JAVIER BLANQUEZ
BARCELONA. - Se sabe que, de padres a hijos, se transmite únicamente la información genética y que el talento, si se tiene, se logra por otras vías muchas veces inescrutables. Lo mismo se puede decir de la fama. Sean Lennon es hijo de John Lennon y Yoko Ono, pero ni ha heredado la genialidad de sus ancestros ni tampoco el apoyo de los fans de papá y mamá.
Con sólo 200 personas delante en su concierto del viernes en Barcelona (anoche actuó en Madrid), es decir, poco menos de un tercio de la capacidad total de un Razzmatazz 2 que lucía desangelado y frío, y un repertorio plano que se alargó de manera artificiosa poco más de una hora, volvió a chocar Sean contra la dura realidad del hijo de famoso que sigue los pasos de sus padres por capricho y sin excesivas aptitudes: los apellidos no han sido ni serán patente de corso.
Sean Lennon se presentó con una elegante banda, vestida informalmente de traje y corbata, para hacer de su repertorio una peculiar metáfora de esa apariencia externa colectiva: sobrio y delicado por fuera, pero completamente anodino desde todos los puntos de vista, convencional, sin sorpresas de ninguna clase. Hablamos de las canciones de Friendly fire, el nuevo disco del hijísimo, una colección de temas pop con vestimenta psicodélica y emotiva que, comparados con los de aquéllos a los que pretende acercarse (Spiritualized, Sparklehorse, los últimos Mercury Rev e incluso The Flaming Lips, que han hecho una versión de Yoko Ono en el disco Yes I'm a witch), demuestran todas las carencias posibles de inspiración e imaginación.

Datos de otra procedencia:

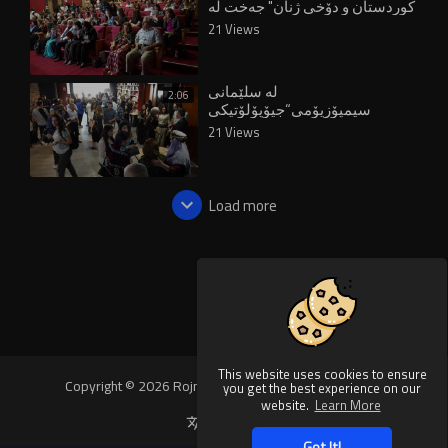
کوردستان و دۆخی ژنان" جەخت لە
ستاتۆی سیاسی کرایەوە
21 Views
لە سلێمانی
2:06
سیمپۆزیۆمی“جیۆپۆلۆتیکی
کوردستان و دۆخی ژنان” دەستی
21 Views
پێکرد
Load more
This website uses cookies to ensure
Copyright © 2026 Rojnews Video. All rights reserved.
you get the best experience on our
website.
Learn More
Language
Got It!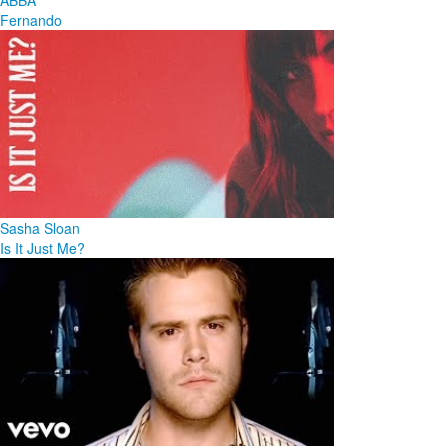
ABBA
Fernando
Sasha Sloan
Is It Just Me?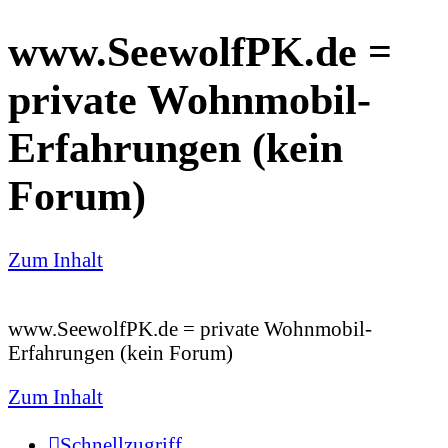
www.SeewolfPK.de =
private Wohnmobil-
Erfahrungen (kein
Forum)
Zum Inhalt
www.SeewolfPK.de = private Wohnmobil-
Erfahrungen (kein Forum)
Zum Inhalt
Schnellzugriff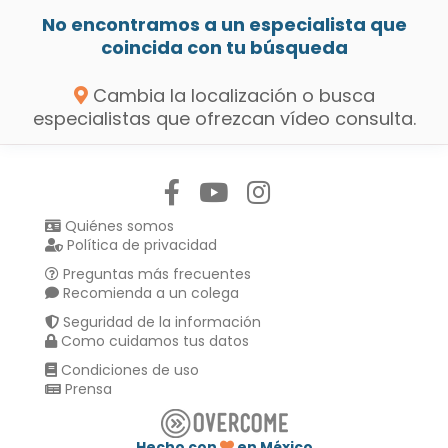
No encontramos a un especialista que
coincida con tu búsqueda
Cambia la localización o busca
especialistas que ofrezcan vídeo consulta.
Síguenos en:
Quiénes somos
Política de privacidad
Preguntas más frecuentes
Recomienda a un colega
Seguridad de la información
Como cuidamos tus datos
Condiciones de uso
Prensa
Hecho con
en México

Sobre el escenario, no pasaba nada. La banda iba desgranando, quizá sin ganas visto el escaso éxito de convocatoria o quizá porque Sean Lennon es así de desaborido, un conjunto de canciones cortadas por el mismo patrón, lentas y supuestamente relajantes, incluida Would I be the one, que dilató inexplicablemente con solos de guitarra expansivos y un final atmosférico pesado. Así acabó antes del bis, no sin antes haber paseado por todo tipo de lugares comunes.
Amenazó con tocar alguna canción de los Beatles -no lo hizo; sabe que sería cavar su propia tumba- y tres cuartos de lo mismo con Black Sabbath, también de manera abortada tras dos arranques que se quedaron en simples intenciones. O era una broma -lo que no quedó del todo claro- o sus músicos quizás eran más incompetentes de lo que se podía imaginar. Al final, se contentó con barrer sólo para casa y tocar su propio material.
El tipo de público que acudió al primero de sus dos conciertos en España también resultó sumamente esclarecedor: joven, ni demasiado hipster ni mainstream. Un público posiblemente ajeno a la mitología beatle y desentendido de la continua reivindicación de la figura de John Lennon en tiempos de guerra.
Quedaron, en definitiva, totalmente expuestas en Barcelona sus muchas limitaciones.